Warm non-equilibrium gas phase chemistry as a possible origin of high HDO/H2O ratios in hot and dense gases: application to inner protoplanetary discs

The origin of Earth oceans is controversial. Earth could have acquired its water either from hydrated silicates (wet Earth scenario) or from comets (dry Earth scenario). [HDO]/[H2O] ratios are used to discriminate between the scenarios. High [HDO]/[H2O] ratios are found in Earth oceans. These high ratios are often attributed to the release of deuterium enriched cometary water ice, which was formed at low gas and dust temperatures. Observations do not show high [HDO]/[H2O] in interstellar ices. We investigate the possible formation of high [HDO]/[H2O] ratios in dense (n(H) > 106 cm-3) and warm gas (T = 100-1000 K) by gas-phase photochemistry in the absence of grain surface chemistry. We derive analytical solutions, taking into account the major neutral-neutral reactions for gases at T > 100 K. The chemical network is dominated by photodissociation and neutral-neutral reactions. Despite the high gas temperature, deuterium fractionation occurs because of the difference in activation energy between deuteration enrichment and the back reactions. The analytical solutions were confirmed by the time-dependent chemical results in a 10-3 M-circle dot disc around a typical T Tauri star using the photochemical code ProDiMo.
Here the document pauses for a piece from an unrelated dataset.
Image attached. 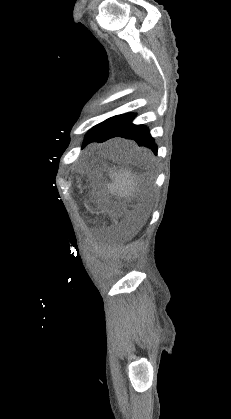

The ProDiMo code includes frequency-dependent 2D dust-continuum radiative transfer, detailed non-local thermodynamic equilibrium gas heating and cooling and hydrostatic calculation of the disc structure. Both analytical and time-dependent models predict high [HDO]/[H2O] ratios in the terrestrial planet-forming region (< 3 au) of circumstellar discs. Therefore, the [HDO]/[H2O] ratio may not be an unique criterion to discriminate between the different origins of water on the Earth.